Gov. Arnold Schwarzenegger eliminated funding for 15 new workplace safety inspectors, citing statistics that injuries and illnesses in California are on the decline.
For more information, visit View a commentary on the Confined Spaces blog at http://spewingforth.blogspot.com/2006/07/schwarzenegger-saves-pennies-at.html.

 

Monday, July 17, 2006

 

                                                     Schwarzenegger Saves Pennies At Expense Of Workers' Lives

 

This article would be funny if the joke wasn't at the expense of workers' lives.

California Governor Arnold Schwarzenegger used his line-item veto to strike $1.5 million in funding for 15 new workplace safety inspectors, out of a $131.4 billion state budget. The excuse was that
CalOSHA already has open positions that it can't fill.

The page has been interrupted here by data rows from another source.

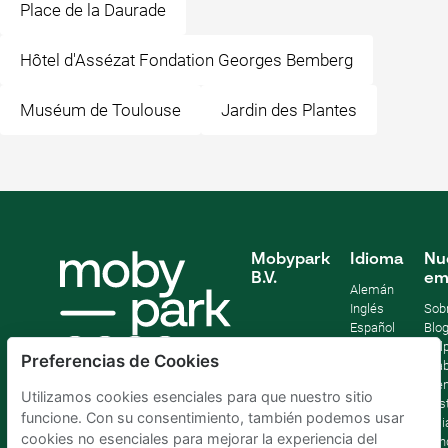
Place de la Daurade
Hôtel d'Assézat Fondation Georges Bemberg
Muséum de Toulouse
Jardin des Plantes
Mobypark
Idioma
Nu
B.V.
em
Alemán
Inglés
Sob
Español
Blo
Francia
Help
Preferencias de Cookies
Italiano
Tra
Holandés
Pre
Utilizamos cookies esenciales para que nuestro sitio
Sost
funcione. Con su consentimiento, también podemos usar
Afil
cookies no esenciales para mejorar la experiencia del
Con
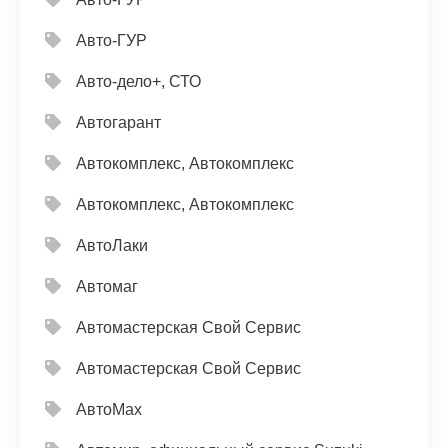
Авто-ГУР
Авто-дело+, СТО
Автогарант
Автокомплекс, Автокомплекс
Автокомплекс, Автокомплекс
АвтоЛаки
Автомаг
Автомастерская Свой Сервис
Автомастерская Свой Сервис
АвтоМах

Cal/OSHA spokeswoman Renee Bacchini said the agency was neutral about the state budget allocation for more inspectors.

She acknowledged, however, that the agency is having trouble keeping up the staffing levels it already has money budgeted for, mainly because the private sector offers better salaries.

"Not that we don't want to fill them," she said. "They're up there on the state job site. Please come apply."

Or... maybe we could pay them what they deserve. Right now the pay and benefits of a CalOSHA Industrial hygienist lag almost 40% behind comparable public sector jobs in other agencies in the
San Francisco Bay area, and 20% statewide, according to CAPS. I mean, whatever happened to capitalism, supply and demand and all that?

Then there's this: The inspector's union, the California Association of Professional Scientists (CAPS), argues that it's the short staffing of CalOSHA that led to the injury underreporting that was
recently exposed in Bay Bridge skyway project. An audit by the California state auditor earlier this year revealed the CalOSHA had not monitored the project well enough. The contractor, KFM Joint
Venture, had claimed that the project was five times safer than the average heavy construction project. But the Oakland Tribune revealed that the company's amazing safety record was likely due to
the $100 to $2,500 bonuses that depended on the number of worker hours logged without reporting a recordable injury, rather than safe working conditions. KFM and it's lead firm, Kiewit
Pacific Company, also used the stick: suspending workers without pay for reporting injuries.

CAPS blamed Cal-OSHA's chronic understaffing for the serious enforcement problems detailed in the State Auditor’s office probe and Cal/OSHA officials have admitted that they do not have the
resources to monitor the accuracy of those reports. Last month, CalOSHA issued three citations to KFM, A Joint Venture, including a "willful regulatory violation" for the unreported injuries,
 and fined the company a whopping $5,790.

Now here's the funny part. In an effort to justify it's short-staffed operations, CalOSHA spokesperson Bacchini

disputed that employers might routinely fudge their injury reports.

"If the employers are not reporting those things, then they're in violation of the law," Bacchini said, and subject to penalties and fines.

Asked how effective a $5,790 fine would be on a $1 billion contract, she said that fines "go up and up and up.

"If they have a horrible history, their fines get higher and higher."